Akram Zaatari | Father and Son
Akram Zaatari
Father and Son
17 May 2022, 19:30
Postane Istanbul
>> Prior to the talk, we will be visiting the Istanbul Archeological Museum with Akram Zaatari to see the new displays of the Royal Necropolis of Sidon. Everyone is welcome to join us at 18:00 in the main hall of the museum, in front of the Alexander Sarcophagus. Entrance to the museum at your own cost.
In the spring of 1887, Osman Hamdi Bey arrived in Saida, South Lebanon today, to start his excavation of what later turned out to be the Sidon Necropolis. In this location were found nineteen sarcophagi that were transported at the end of his excavation to Constantinople, to form the nucleus of the collection of the Imperial Museum —today’s Istanbul Archeological Museum. This talk will not only address this excavation, its finds and the role of photography in promoting it, but also the space it occupies in the city’s memory today. The “Father and Son” project takes place as part of the artist’s doctoral project with ENSAPC and Cy University.

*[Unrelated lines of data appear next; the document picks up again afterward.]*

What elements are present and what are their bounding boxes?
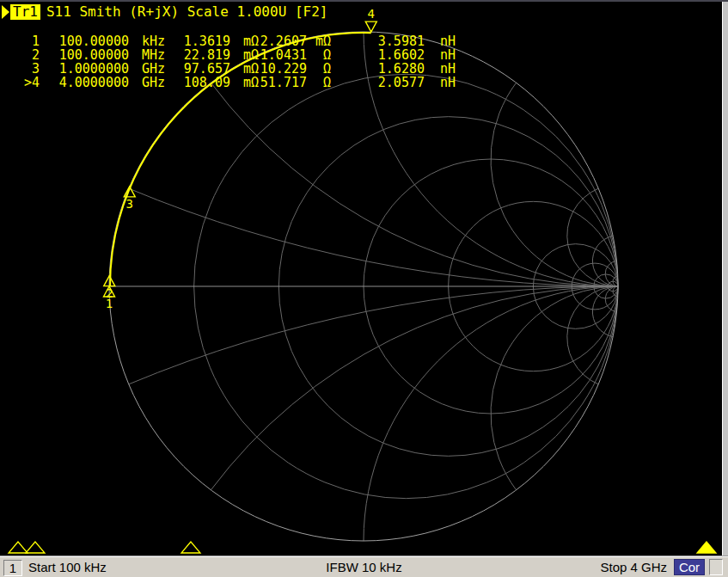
- marker-table-cell: 1: [15, 34, 40, 48]
- stop-frequency-label: Stop 4 GHz: [600, 559, 667, 575]
- correction-status-badge: Cor: [674, 559, 705, 575]
- marker-table: 1100.00000kHz1.3619mΩ2.2607mΩ3.5981nH210…: [15, 34, 497, 89]
- marker-table-cell: 100.00000: [50, 34, 129, 48]
- right-border-strip: [722, 2, 728, 556]
- marker-table-cell: 3.5981: [342, 34, 425, 48]
- marker-table-cell: Ω: [273, 48, 331, 62]
- stimulus-marker-1[interactable]: [9, 542, 28, 553]
- status-right-group: Stop 4 GHz Cor: [600, 559, 723, 575]
- stimulus-marker-4[interactable]: [697, 542, 716, 553]
- status-bar: 1 Start 100 kHz IFBW 10 kHz Stop 4 GHz C…: [0, 556, 728, 577]
- svg-text:2: 2: [106, 286, 113, 300]
- svg-text:4: 4: [368, 7, 375, 21]
- marker-table-cell: 4.0000000: [50, 76, 129, 89]
- svg-text:3: 3: [126, 197, 133, 211]
- vna-screen: 1234 Tr1 S11 Smith (R+jX) Scale 1.000U […: [0, 0, 728, 577]
- trace-badge[interactable]: Tr1: [10, 4, 40, 20]
- marker-table-row: >44.0000000GHz108.09mΩ51.717Ω2.0577nH: [15, 76, 497, 89]
- marker-table-row: 31.0000000GHz97.657mΩ10.229Ω1.6280nH: [15, 62, 497, 76]
- marker-table-cell: >4: [15, 76, 40, 89]
- marker-table-cell: nH: [440, 62, 474, 76]
- marker-table-cell: 2.0577: [342, 76, 425, 89]
- marker-table-cell: 1.6280: [342, 62, 425, 76]
- marker-table-cell: 1.6602: [342, 48, 425, 62]
- active-trace-icon: [2, 5, 9, 19]
- marker-table-cell: 3: [15, 62, 40, 76]
- marker-table-cell: 100.00000: [50, 48, 129, 62]
- marker-table-cell: nH: [440, 76, 474, 89]
- marker-table-cell: Ω: [273, 76, 331, 89]
- marker-table-row: 1100.00000kHz1.3619mΩ2.2607mΩ3.5981nH: [15, 34, 497, 48]
- marker-table-cell: nH: [440, 34, 474, 48]
- stimulus-marker-2[interactable]: [26, 542, 45, 553]
- trace-title-bar: Tr1 S11 Smith (R+jX) Scale 1.000U [F2]: [2, 3, 327, 20]
- chart-marker-4[interactable]: 4: [365, 7, 376, 32]
- status-empty-box: [709, 559, 723, 575]
- marker-table-cell: Ω: [273, 62, 331, 76]
- marker-table-cell: 22.819: [153, 48, 230, 62]
- stimulus-marker-3[interactable]: [181, 542, 200, 553]
- trace-format-title: S11 Smith (R+jX) Scale 1.000U [F2]: [46, 3, 328, 20]
- marker-table-cell: 97.657: [153, 62, 230, 76]
- marker-table-cell: 2: [15, 48, 40, 62]
- marker-table-cell: nH: [440, 48, 474, 62]
- marker-table-cell: 1.0000000: [50, 62, 129, 76]
- marker-table-cell: 108.09: [153, 76, 230, 89]
- marker-table-cell: mΩ: [273, 34, 331, 48]
- marker-table-row: 2100.00000MHz22.819mΩ1.0431Ω1.6602nH: [15, 48, 497, 62]
- marker-table-cell: 1.3619: [153, 34, 230, 48]
- smith-grid: [109, 32, 618, 541]
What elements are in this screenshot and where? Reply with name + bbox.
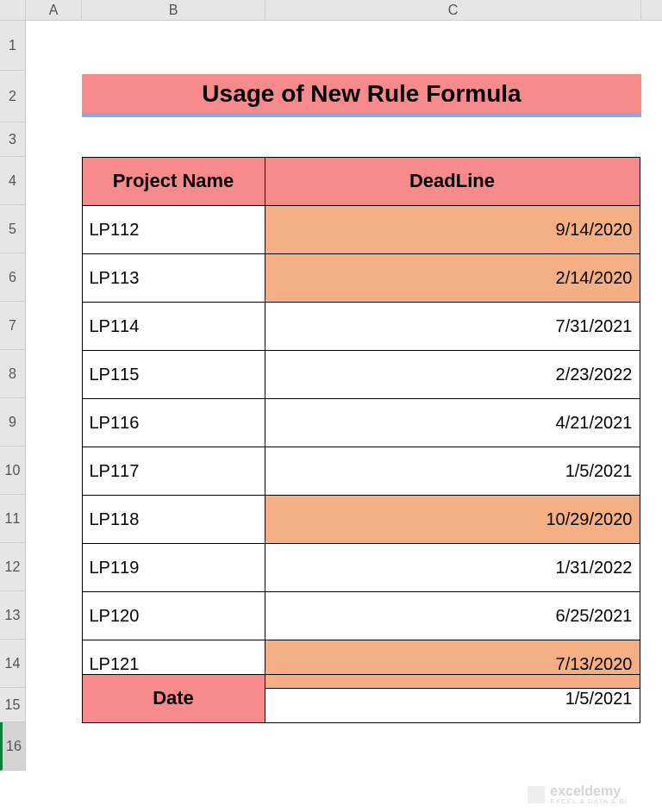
date-value-cell[interactable]: 1/5/2021: [265, 674, 640, 723]
row-header-1[interactable]: 1: [0, 21, 25, 71]
watermark-tagline: EXCEL & DATA & BI: [550, 798, 628, 805]
table-row: LP113 2/14/2020: [82, 253, 641, 302]
table-row: LP112 9/14/2020: [82, 205, 641, 253]
deadline-cell[interactable]: 1/5/2021: [265, 447, 640, 496]
row-header-2[interactable]: 2: [0, 71, 25, 122]
row-header-12[interactable]: 12: [0, 543, 25, 591]
deadline-cell[interactable]: 9/14/2020: [265, 205, 640, 254]
watermark-text: exceldemy EXCEL & DATA & BI: [550, 784, 628, 805]
deadline-cell[interactable]: 7/31/2021: [265, 302, 640, 351]
project-name-cell[interactable]: LP113: [82, 253, 265, 303]
row-header-15[interactable]: 15: [0, 688, 25, 722]
table-header-row: Project Name DeadLine: [82, 157, 641, 205]
date-label-cell[interactable]: Date: [82, 674, 265, 723]
data-table: Project Name DeadLine LP112 9/14/2020 LP…: [82, 157, 641, 688]
table-row: LP114 7/31/2021: [82, 302, 641, 350]
project-name-cell[interactable]: LP119: [82, 543, 265, 592]
table-row: LP116 4/21/2021: [82, 398, 641, 447]
deadline-cell[interactable]: 1/31/2022: [265, 543, 640, 592]
row-header-13[interactable]: 13: [0, 591, 25, 640]
col-header-b[interactable]: B: [82, 0, 265, 20]
deadline-cell[interactable]: 10/29/2020: [265, 495, 640, 544]
row-header-10[interactable]: 10: [0, 447, 25, 495]
column-headers: A B C: [26, 0, 662, 21]
col-header-a[interactable]: A: [26, 0, 82, 20]
date-row: Date 1/5/2021: [82, 674, 641, 722]
project-name-cell[interactable]: LP112: [82, 205, 265, 254]
table-row: LP118 10/29/2020: [82, 495, 641, 543]
deadline-cell[interactable]: 4/21/2021: [265, 398, 640, 447]
row-header-14[interactable]: 14: [0, 640, 25, 688]
project-name-cell[interactable]: LP115: [82, 350, 265, 399]
row-header-5[interactable]: 5: [0, 205, 25, 253]
table-row: LP119 1/31/2022: [82, 543, 641, 591]
row-header-11[interactable]: 11: [0, 495, 25, 543]
title-banner[interactable]: Usage of New Rule Formula: [82, 74, 641, 117]
table-row: LP117 1/5/2021: [82, 447, 641, 495]
header-deadline[interactable]: DeadLine: [265, 157, 640, 206]
watermark: exceldemy EXCEL & DATA & BI: [528, 784, 628, 805]
col-header-c[interactable]: C: [265, 0, 641, 20]
row-header-6[interactable]: 6: [0, 253, 25, 302]
select-all-corner[interactable]: [0, 0, 26, 21]
project-name-cell[interactable]: LP114: [82, 302, 265, 351]
row-headers: 1 2 3 4 5 6 7 8 9 10 11 12 13 14 15 16: [0, 21, 26, 771]
table-row: LP115 2/23/2022: [82, 350, 641, 398]
row-header-4[interactable]: 4: [0, 157, 25, 205]
header-project-name[interactable]: Project Name: [82, 157, 265, 206]
deadline-cell[interactable]: 2/14/2020: [265, 253, 640, 303]
watermark-brand: exceldemy: [550, 784, 628, 798]
row-header-3[interactable]: 3: [0, 122, 25, 157]
project-name-cell[interactable]: LP118: [82, 495, 265, 544]
row-header-7[interactable]: 7: [0, 302, 25, 350]
watermark-icon: [528, 786, 545, 803]
project-name-cell[interactable]: LP120: [82, 591, 265, 640]
table-row: LP120 6/25/2021: [82, 591, 641, 640]
project-name-cell[interactable]: LP117: [82, 447, 265, 496]
project-name-cell[interactable]: LP116: [82, 398, 265, 447]
row-header-9[interactable]: 9: [0, 398, 25, 447]
row-header-16[interactable]: 16: [0, 722, 25, 771]
deadline-cell[interactable]: 6/25/2021: [265, 591, 640, 640]
deadline-cell[interactable]: 2/23/2022: [265, 350, 640, 399]
row-header-8[interactable]: 8: [0, 350, 25, 398]
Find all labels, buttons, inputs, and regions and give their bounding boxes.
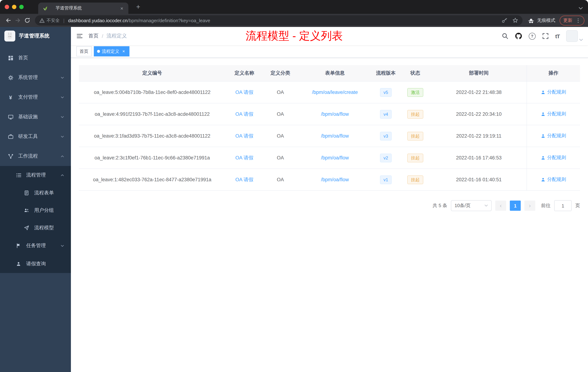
content-area: 定义编号 定义名称 定义分类 表单信息 流程版本 状态 部署时间 操作 oa_l: [71, 58, 588, 372]
chevron-up-icon: [60, 154, 64, 158]
assign-rule-button[interactable]: 分配规则: [541, 111, 566, 117]
browser-menu-kebab-icon[interactable]: ⋮: [576, 17, 581, 23]
sidebar-item-process-management[interactable]: 流程管理: [0, 166, 71, 184]
page-number-button[interactable]: 1: [510, 201, 521, 211]
next-page-button[interactable]: ›: [524, 201, 535, 211]
user-icon: [541, 177, 546, 182]
workflow-icon: [7, 153, 14, 159]
user-icon: [541, 155, 546, 160]
version-badge: v4: [380, 110, 392, 119]
hamburger-icon[interactable]: [71, 33, 88, 39]
back-icon[interactable]: [4, 16, 13, 25]
cell-deploy-time: 2022-01-22 19:19:11: [431, 125, 526, 147]
page-unit-label: 页: [575, 202, 580, 209]
sidebar-item-home[interactable]: 首页: [0, 48, 71, 68]
chevron-up-icon: [60, 173, 64, 177]
address-bar[interactable]: 不安全 | dashboard.yudao.iocoder.cn/bpm/man…: [35, 15, 523, 25]
form-link[interactable]: /bpm/oa/leave/create: [312, 89, 358, 95]
briefcase-icon: [7, 134, 14, 139]
tab-close-icon[interactable]: ×: [119, 5, 125, 11]
sidebar-item-infrastructure[interactable]: 基础设施: [0, 107, 71, 127]
form-link[interactable]: /bpm/oa/flow: [321, 133, 349, 139]
bookmark-star-icon[interactable]: [512, 17, 518, 23]
macos-zoom-button[interactable]: [19, 5, 24, 9]
new-tab-button[interactable]: +: [134, 2, 143, 12]
update-button[interactable]: 更新 ⋮: [560, 15, 584, 25]
version-badge: v1: [380, 175, 392, 184]
assign-rule-button[interactable]: 分配规则: [541, 154, 566, 161]
red-annotation-text: 流程模型 - 定义列表: [246, 29, 343, 44]
fullscreen-icon[interactable]: [542, 33, 549, 39]
chevron-down-icon: [60, 244, 64, 248]
definition-name-link[interactable]: OA 请假: [235, 89, 253, 95]
url-host: dashboard.yudao.iocoder.cn: [68, 18, 128, 23]
macos-traffic-lights: [0, 5, 27, 9]
status-badge: 挂起: [407, 131, 423, 140]
cell-id: oa_leave:4:991f2193-7b7f-11ec-a3c8-acde4…: [79, 103, 225, 125]
definition-name-link[interactable]: OA 请假: [235, 177, 253, 182]
sidebar-item-label: 任务管理: [26, 242, 46, 249]
user-menu[interactable]: [566, 30, 583, 42]
search-icon[interactable]: [502, 33, 508, 39]
sidebar-logo[interactable]: 芋道管理系统: [0, 27, 71, 45]
form-link[interactable]: /bpm/oa/flow: [321, 177, 349, 182]
user-icon: [15, 261, 22, 266]
sidebar-item-label: 首页: [18, 55, 28, 61]
tags-view: 首页 流程定义 ×: [71, 45, 588, 58]
macos-minimize-button[interactable]: [12, 5, 16, 9]
github-icon[interactable]: [515, 33, 522, 40]
cell-category: OA: [263, 169, 297, 191]
pagination-total: 共 5 条: [432, 202, 447, 209]
assign-rule-button[interactable]: 分配规则: [541, 133, 566, 139]
sidebar-item-dev-tools[interactable]: 研发工具: [0, 127, 71, 146]
tag-close-icon[interactable]: ×: [121, 49, 126, 54]
sidebar-item-system[interactable]: 系统管理: [0, 68, 71, 87]
goto-page-input[interactable]: [554, 200, 572, 211]
url-path: /bpm/manager/definition?key=oa_leave: [128, 18, 210, 23]
sidebar-item-leave-query[interactable]: 请假查询: [0, 255, 71, 273]
tag-home[interactable]: 首页: [76, 46, 92, 56]
incognito-badge: 无痕模式: [528, 17, 555, 24]
cell-category: OA: [263, 103, 297, 125]
key-icon[interactable]: [502, 17, 507, 23]
prev-page-button[interactable]: ‹: [495, 201, 506, 211]
assign-rule-button[interactable]: 分配规则: [541, 89, 566, 96]
sidebar-item-process-model[interactable]: 流程模型: [0, 219, 71, 237]
help-icon[interactable]: ?: [529, 33, 536, 40]
browser-tab[interactable]: 芋道管理系统 ×: [38, 2, 128, 14]
sidebar-item-label: 流程管理: [26, 172, 46, 178]
tab-search-chevron-icon[interactable]: [578, 5, 583, 11]
incognito-icon: [528, 17, 535, 24]
cell-id: oa_leave:2:3c1f0ef1-76b1-11ec-9c66-a2380…: [79, 147, 225, 169]
sidebar-item-process-form[interactable]: 流程表单: [0, 184, 71, 202]
tab-favicon-icon: [42, 6, 48, 11]
sidebar-item-user-group[interactable]: 用户分组: [0, 202, 71, 219]
assign-rule-button[interactable]: 分配规则: [541, 176, 566, 183]
definition-table: 定义编号 定义名称 定义分类 表单信息 流程版本 状态 部署时间 操作 oa_l: [79, 65, 580, 191]
sidebar-item-task-management[interactable]: 任务管理: [0, 237, 71, 255]
tag-process-definition[interactable]: 流程定义 ×: [94, 46, 129, 56]
form-link[interactable]: /bpm/oa/flow: [321, 155, 349, 161]
sidebar-item-payment[interactable]: ¥ 支付管理: [0, 87, 71, 107]
table-row: oa_leave:1:482ec033-762a-11ec-8477-a2380…: [79, 169, 580, 191]
page-size-select[interactable]: 10条/页: [451, 200, 492, 211]
column-header-version: 流程版本: [372, 65, 399, 81]
forward-icon[interactable]: [13, 16, 22, 25]
tab-title: 芋道管理系统: [56, 5, 116, 11]
cell-id: oa_leave:3:1fad3d93-7b75-11ec-a3c8-acde4…: [79, 125, 225, 147]
form-link[interactable]: /bpm/oa/flow: [321, 111, 349, 117]
definition-name-link[interactable]: OA 请假: [235, 133, 253, 139]
breadcrumb-home[interactable]: 首页: [88, 33, 99, 39]
browser-toolbar: 不安全 | dashboard.yudao.iocoder.cn/bpm/man…: [0, 14, 588, 27]
security-chip[interactable]: 不安全: [39, 17, 60, 23]
macos-close-button[interactable]: [5, 5, 9, 9]
reload-icon[interactable]: [22, 16, 32, 25]
status-badge: 挂起: [407, 175, 423, 184]
sidebar: 芋道管理系统 首页 系统管理: [0, 27, 71, 372]
definition-name-link[interactable]: OA 请假: [235, 111, 253, 117]
definition-name-link[interactable]: OA 请假: [235, 155, 253, 160]
app-title: 芋道管理系统: [19, 33, 50, 39]
app-frame: 芋道管理系统 首页 系统管理: [0, 27, 588, 372]
sidebar-item-workflow[interactable]: 工作流程: [0, 146, 71, 166]
font-size-icon[interactable]: tT: [555, 33, 560, 39]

“Father and Son” is supported by the EUR Humanities, Creation, Heritage (PSGS HCH) «Investissement d’Avenir ANR-17-EURE-0021» and AFAC (Arab Fund for Arts and Culture).
The talk will be in English, there will be no simultaneous translation.
We thank Postane for hosting this talk.
About Akram Zaatari:
Akram Zaatari (born 1966 in Lebanon) has produced more than fifty films and videos, a dozen books, and countless installations of photographic material, all sharing an interest in writing histories, pursuing a range of interconnected themes, subjects and practices related to excavation, political resistance, the lives of former militants, the legacy of an exhausted left, the circulation of images in times of war, and the play of tenses inherent to various letters that have been lost, found, buried, discovered, or otherwise delayed in reaching their destinations. Zaatari has played a critical role in developing the formal, intellectual, and institutional infrastructure of Beirut’s contemporary art scene. He was one of a handful of young artists who emerged from the delirious but short-lived era of experimentation in Lebanon’s television industry, which was radically reorganized after the country’s civil war. As a co-founder of the Arab Image Foundation, a groundbreaking, artist-driven organization devoted to the research and study of photography in the Arab world, he has made invaluable and uncompromising contributions to the wider discourse on preservation and archival practice.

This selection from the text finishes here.